Exercise input:
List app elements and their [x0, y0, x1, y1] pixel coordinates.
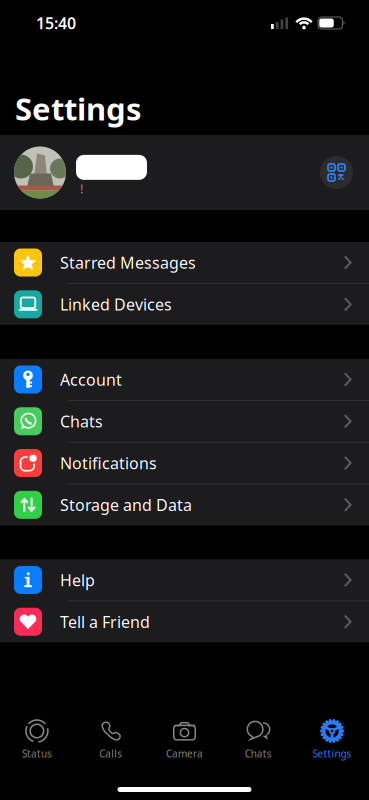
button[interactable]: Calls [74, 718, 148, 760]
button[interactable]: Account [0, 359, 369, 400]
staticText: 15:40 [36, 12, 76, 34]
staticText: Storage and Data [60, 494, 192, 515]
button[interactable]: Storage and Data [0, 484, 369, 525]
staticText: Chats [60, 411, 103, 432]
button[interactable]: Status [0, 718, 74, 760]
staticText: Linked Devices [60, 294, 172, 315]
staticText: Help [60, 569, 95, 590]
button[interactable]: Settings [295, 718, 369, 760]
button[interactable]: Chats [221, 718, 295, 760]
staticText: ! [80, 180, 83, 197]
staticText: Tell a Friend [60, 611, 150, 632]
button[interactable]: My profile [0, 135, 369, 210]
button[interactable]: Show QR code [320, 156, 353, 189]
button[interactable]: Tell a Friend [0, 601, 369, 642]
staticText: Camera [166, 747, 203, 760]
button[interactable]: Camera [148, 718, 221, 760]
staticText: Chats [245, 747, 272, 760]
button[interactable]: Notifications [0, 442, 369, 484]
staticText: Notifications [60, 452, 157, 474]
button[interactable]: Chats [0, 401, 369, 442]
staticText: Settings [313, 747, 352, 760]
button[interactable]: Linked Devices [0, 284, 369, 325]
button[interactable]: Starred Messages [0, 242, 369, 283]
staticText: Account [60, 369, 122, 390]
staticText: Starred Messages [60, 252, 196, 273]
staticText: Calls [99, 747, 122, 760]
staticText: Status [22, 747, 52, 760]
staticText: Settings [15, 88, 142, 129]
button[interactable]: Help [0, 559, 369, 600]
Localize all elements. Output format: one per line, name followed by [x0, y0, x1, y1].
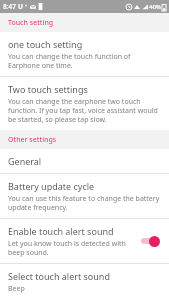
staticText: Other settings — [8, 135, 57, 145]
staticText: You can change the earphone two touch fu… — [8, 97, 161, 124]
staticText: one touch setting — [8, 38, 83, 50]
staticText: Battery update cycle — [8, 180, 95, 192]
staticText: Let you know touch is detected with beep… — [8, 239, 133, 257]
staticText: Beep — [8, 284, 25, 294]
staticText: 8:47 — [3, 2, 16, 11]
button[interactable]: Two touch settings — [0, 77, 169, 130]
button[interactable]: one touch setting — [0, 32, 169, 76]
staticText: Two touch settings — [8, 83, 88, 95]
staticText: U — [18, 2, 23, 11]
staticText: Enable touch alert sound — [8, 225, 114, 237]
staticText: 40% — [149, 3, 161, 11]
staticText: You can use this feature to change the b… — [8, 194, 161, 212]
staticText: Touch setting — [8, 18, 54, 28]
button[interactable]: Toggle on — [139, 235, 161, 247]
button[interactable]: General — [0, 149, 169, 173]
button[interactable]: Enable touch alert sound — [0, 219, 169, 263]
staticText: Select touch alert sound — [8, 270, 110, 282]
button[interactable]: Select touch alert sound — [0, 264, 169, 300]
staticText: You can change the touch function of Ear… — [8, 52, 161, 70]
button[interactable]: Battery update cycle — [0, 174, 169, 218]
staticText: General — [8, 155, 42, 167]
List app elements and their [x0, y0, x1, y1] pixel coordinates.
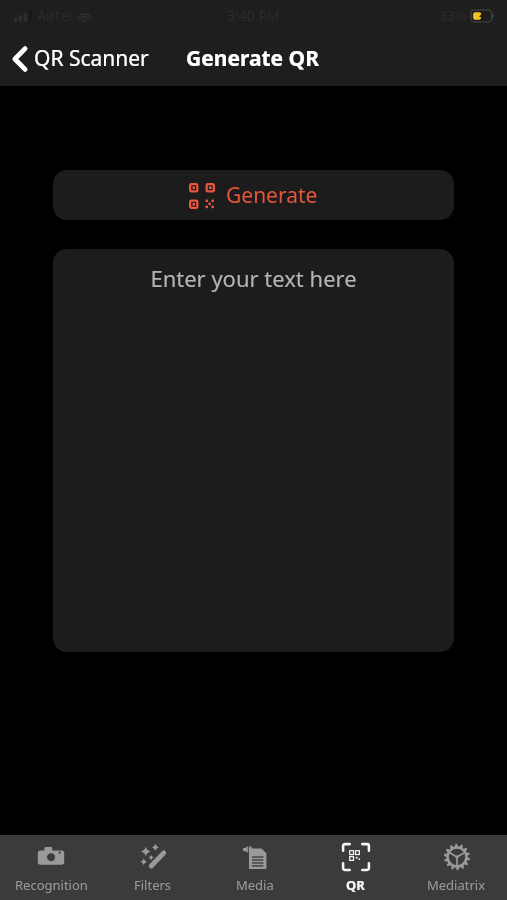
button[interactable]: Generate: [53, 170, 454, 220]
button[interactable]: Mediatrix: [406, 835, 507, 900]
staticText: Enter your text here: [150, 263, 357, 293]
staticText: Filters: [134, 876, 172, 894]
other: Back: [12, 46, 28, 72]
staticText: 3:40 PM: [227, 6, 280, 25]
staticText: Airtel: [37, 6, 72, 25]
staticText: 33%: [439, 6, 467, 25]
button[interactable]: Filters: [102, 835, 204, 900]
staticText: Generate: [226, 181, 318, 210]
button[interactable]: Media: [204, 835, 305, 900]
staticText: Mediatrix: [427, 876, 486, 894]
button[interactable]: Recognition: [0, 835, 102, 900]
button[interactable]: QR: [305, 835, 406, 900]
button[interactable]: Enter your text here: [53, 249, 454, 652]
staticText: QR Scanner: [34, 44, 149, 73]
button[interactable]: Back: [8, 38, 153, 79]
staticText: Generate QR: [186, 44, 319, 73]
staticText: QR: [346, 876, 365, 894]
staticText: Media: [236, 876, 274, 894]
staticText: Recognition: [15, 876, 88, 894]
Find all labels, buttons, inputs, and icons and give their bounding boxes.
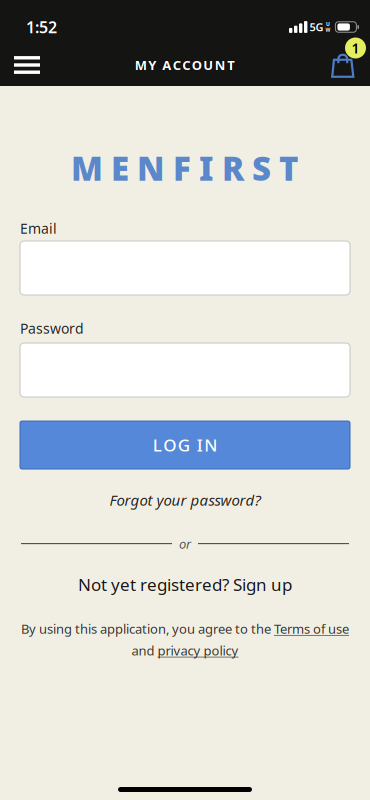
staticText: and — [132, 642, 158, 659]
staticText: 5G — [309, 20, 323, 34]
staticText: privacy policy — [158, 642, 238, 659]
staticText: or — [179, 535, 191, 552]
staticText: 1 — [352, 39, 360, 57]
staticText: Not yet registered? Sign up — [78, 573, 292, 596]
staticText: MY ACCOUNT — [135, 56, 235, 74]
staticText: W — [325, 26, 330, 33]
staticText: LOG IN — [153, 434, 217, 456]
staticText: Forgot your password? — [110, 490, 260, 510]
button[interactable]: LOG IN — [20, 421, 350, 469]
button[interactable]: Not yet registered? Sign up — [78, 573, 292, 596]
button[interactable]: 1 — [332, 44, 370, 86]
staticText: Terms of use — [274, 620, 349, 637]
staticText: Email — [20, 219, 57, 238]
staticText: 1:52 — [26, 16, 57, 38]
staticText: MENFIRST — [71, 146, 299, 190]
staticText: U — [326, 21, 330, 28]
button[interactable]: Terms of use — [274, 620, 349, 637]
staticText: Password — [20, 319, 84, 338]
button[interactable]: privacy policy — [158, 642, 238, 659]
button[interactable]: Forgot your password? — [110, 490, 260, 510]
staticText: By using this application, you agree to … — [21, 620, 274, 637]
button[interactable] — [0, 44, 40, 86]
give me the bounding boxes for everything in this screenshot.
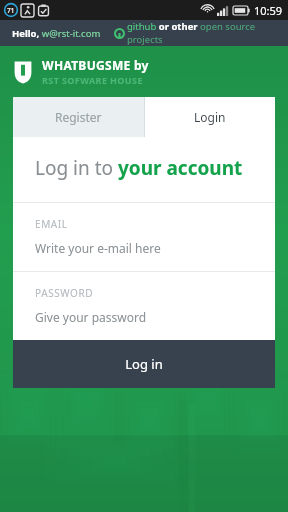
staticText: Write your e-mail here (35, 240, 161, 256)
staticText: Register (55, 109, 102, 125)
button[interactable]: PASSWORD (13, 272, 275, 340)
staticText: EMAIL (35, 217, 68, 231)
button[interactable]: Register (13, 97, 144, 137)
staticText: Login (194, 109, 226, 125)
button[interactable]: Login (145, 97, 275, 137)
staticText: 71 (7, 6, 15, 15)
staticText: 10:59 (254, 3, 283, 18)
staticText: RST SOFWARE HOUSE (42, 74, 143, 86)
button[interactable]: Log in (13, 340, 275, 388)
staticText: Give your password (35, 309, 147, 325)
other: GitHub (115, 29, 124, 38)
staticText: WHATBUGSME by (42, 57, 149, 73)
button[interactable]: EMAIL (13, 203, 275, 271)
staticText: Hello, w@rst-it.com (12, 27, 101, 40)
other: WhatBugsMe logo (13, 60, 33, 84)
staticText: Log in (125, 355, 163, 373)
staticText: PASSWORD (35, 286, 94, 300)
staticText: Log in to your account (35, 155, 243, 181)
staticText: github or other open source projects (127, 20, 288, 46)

Exercise: When a line of the records holds the word "change", copy that line.

Written solution:
staticText: You can change the earphone two touch fu… — [8, 97, 161, 124]
staticText: You can use this feature to change the b… — [8, 194, 161, 212]
staticText: You can change the touch function of Ear… — [8, 52, 161, 70]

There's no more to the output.